**ACTION ITEM**
Reproduce word for word the lines between those holding "Aday İşlemleri Sistemi" and "varför Jonna deltar", inclusive, and nothing else from the data below.

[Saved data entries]
⁂
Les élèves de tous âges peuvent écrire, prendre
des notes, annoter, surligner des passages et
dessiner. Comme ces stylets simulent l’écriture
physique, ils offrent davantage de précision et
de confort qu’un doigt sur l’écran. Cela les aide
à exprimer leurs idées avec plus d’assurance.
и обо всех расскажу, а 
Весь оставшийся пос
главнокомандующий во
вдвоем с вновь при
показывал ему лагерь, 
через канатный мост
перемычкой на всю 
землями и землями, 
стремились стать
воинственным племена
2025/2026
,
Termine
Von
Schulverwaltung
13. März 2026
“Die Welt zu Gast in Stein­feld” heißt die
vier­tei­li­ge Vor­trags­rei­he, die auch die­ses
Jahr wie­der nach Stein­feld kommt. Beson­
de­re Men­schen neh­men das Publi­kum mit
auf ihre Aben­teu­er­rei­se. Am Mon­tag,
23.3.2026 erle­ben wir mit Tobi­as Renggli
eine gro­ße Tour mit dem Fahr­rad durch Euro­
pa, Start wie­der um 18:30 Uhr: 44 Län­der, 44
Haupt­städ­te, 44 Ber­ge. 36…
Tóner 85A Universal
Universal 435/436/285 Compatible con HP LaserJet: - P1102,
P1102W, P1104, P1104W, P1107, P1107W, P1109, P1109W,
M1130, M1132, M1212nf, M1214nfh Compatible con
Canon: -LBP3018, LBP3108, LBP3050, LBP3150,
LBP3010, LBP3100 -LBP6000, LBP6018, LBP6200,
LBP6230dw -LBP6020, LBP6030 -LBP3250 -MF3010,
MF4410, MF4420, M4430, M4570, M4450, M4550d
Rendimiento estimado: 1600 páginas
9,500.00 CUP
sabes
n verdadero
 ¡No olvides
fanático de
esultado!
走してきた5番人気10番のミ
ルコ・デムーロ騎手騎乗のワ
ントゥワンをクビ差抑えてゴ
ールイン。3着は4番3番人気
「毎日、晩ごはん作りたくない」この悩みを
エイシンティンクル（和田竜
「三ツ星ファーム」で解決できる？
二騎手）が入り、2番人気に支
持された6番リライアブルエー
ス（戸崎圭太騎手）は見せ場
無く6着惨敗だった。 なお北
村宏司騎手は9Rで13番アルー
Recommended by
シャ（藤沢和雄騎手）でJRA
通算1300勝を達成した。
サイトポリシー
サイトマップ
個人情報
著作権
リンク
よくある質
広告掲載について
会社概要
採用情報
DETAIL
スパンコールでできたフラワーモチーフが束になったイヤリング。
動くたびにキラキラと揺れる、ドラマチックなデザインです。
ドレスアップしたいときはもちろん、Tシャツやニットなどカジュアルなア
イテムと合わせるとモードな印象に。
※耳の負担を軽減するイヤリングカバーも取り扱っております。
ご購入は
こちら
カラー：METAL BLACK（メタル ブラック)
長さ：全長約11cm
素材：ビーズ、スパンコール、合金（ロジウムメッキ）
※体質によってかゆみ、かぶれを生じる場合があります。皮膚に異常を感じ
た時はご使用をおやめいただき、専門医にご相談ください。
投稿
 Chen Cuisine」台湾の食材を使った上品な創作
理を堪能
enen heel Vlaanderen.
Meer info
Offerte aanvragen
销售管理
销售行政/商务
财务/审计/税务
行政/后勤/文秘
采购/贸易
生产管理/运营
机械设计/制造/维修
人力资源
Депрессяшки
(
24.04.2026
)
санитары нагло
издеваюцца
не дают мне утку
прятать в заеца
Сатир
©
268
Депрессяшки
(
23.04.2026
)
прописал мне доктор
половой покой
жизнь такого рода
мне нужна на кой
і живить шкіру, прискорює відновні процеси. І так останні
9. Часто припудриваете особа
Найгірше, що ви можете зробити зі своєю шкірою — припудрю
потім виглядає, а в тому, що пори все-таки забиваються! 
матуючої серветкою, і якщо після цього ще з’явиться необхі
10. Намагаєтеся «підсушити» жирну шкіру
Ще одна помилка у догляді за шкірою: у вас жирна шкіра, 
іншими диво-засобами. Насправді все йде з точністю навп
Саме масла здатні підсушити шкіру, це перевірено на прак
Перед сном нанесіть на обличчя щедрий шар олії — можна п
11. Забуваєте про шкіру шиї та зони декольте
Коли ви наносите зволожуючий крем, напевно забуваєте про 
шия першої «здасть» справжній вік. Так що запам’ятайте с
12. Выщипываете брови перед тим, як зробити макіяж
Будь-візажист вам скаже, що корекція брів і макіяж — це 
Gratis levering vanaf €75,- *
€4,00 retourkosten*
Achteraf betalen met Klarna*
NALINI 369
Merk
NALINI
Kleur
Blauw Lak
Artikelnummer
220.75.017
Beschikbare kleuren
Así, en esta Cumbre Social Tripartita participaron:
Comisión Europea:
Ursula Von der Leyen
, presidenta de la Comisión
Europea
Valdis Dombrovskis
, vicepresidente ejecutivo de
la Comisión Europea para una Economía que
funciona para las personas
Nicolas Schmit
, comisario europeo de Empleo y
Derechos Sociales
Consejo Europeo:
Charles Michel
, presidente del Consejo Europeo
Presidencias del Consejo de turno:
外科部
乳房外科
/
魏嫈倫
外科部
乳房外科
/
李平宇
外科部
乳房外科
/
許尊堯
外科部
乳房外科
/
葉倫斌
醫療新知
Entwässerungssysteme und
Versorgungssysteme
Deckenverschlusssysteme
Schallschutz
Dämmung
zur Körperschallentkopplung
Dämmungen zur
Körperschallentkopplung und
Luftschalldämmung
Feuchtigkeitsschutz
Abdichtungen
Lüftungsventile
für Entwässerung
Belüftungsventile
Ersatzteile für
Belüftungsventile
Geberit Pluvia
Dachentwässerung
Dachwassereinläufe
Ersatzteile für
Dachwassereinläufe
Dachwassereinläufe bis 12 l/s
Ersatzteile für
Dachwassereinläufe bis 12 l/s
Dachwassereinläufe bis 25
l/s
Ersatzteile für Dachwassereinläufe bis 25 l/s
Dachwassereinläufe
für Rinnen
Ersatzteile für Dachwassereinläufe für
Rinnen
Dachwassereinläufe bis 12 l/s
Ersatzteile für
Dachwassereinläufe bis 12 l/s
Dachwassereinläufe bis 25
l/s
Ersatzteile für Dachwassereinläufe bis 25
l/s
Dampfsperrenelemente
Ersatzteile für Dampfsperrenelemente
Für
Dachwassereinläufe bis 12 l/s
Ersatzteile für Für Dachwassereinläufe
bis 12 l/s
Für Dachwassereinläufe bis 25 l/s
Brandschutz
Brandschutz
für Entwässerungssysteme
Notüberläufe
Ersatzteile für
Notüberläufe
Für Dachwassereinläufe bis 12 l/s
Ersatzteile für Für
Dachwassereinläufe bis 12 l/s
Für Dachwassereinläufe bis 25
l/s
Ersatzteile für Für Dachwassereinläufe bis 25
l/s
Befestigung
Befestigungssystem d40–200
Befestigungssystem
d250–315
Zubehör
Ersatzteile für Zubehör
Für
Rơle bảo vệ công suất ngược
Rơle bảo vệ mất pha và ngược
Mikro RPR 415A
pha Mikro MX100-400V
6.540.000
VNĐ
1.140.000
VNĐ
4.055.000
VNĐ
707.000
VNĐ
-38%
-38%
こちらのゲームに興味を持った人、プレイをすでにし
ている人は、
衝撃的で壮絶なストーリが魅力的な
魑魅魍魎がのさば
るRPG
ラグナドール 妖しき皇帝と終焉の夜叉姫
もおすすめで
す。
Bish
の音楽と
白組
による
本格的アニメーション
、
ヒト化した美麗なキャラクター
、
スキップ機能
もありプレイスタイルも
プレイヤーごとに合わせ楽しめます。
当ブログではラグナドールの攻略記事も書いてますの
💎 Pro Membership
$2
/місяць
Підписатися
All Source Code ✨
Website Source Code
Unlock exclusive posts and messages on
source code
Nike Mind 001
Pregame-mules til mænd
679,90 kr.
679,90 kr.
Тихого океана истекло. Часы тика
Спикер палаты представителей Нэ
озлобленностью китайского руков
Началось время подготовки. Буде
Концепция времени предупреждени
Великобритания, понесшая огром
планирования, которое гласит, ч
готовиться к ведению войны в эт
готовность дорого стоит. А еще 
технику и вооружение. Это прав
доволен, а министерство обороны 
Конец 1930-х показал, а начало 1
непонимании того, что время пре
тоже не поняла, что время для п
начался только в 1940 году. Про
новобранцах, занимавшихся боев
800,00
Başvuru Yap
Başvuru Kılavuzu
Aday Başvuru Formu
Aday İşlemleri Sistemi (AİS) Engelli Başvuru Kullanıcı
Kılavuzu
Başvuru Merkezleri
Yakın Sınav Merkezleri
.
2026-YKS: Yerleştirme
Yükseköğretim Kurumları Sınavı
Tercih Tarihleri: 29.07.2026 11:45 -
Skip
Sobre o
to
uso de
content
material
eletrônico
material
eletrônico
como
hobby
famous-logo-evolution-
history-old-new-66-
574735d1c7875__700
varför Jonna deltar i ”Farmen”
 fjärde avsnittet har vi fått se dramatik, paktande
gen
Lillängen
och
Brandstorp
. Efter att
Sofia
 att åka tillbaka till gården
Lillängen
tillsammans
⁂
**WRITTEN RESPONSE**
Aday İşlemleri Sistemi (AİS) Engelli Başvuru Kullanıcı
Kılavuzu
Başvuru Merkezleri
Yakın Sınav Merkezleri
.
2026-YKS: Yerleştirme
Yükseköğretim Kurumları Sınavı
Tercih Tarihleri: 29.07.2026 11:45 -
Skip
Sobre o
to
uso de
content
material
eletrônico
material
eletrônico
como
hobby
famous-logo-evolution-
history-old-new-66-
574735d1c7875__700
varför Jonna deltar i ”Farmen”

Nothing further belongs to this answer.